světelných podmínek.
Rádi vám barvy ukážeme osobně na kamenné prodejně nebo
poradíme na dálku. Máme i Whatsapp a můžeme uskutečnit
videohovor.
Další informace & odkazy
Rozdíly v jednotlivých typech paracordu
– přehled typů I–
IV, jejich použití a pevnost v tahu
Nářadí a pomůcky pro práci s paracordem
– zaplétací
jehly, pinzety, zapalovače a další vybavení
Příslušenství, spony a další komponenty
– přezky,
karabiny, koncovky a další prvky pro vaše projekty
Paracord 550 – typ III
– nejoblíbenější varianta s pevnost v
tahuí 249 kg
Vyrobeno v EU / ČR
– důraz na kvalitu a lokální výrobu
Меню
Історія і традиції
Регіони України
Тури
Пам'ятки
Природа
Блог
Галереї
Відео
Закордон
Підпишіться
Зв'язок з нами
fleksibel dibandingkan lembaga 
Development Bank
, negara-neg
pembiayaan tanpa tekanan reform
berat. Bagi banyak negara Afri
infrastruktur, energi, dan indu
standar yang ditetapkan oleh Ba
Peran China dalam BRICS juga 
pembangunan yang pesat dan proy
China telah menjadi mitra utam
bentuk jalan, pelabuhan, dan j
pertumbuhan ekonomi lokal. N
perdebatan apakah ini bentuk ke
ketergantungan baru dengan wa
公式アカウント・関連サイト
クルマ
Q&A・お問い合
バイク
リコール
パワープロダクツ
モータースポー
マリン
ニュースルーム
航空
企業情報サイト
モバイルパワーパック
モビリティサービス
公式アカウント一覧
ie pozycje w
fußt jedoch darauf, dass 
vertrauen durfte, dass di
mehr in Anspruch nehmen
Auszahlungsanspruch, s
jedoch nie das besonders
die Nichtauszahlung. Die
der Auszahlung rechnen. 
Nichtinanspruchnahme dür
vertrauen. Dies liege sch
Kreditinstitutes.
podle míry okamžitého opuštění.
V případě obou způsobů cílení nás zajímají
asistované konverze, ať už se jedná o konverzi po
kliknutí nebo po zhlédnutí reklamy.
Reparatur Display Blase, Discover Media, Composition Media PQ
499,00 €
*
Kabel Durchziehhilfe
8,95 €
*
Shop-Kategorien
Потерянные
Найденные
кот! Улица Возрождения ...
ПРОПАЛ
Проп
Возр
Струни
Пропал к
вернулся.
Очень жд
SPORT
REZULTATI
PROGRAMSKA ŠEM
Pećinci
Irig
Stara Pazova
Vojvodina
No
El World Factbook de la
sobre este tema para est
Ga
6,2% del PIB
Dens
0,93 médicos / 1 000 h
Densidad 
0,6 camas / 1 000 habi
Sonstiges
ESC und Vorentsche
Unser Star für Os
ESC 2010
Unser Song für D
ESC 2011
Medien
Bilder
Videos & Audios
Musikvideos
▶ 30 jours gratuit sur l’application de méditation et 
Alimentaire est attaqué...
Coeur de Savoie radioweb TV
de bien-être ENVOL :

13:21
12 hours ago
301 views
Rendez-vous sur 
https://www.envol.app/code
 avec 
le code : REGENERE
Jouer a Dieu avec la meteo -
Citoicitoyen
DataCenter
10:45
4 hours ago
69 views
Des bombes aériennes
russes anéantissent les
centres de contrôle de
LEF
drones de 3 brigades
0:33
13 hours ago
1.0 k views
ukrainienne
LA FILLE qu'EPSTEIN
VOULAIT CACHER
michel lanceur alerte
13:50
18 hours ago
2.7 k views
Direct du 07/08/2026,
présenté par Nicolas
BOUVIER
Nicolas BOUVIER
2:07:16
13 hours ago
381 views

= = = = = = =

■ **To do**:
Whenever a line in the records contains the word "pevnost", copy that line.

■ **Output of the exercise**:
IV, jejich použití a pevnost v tahu
– nejoblíbenější varianta s pevnost v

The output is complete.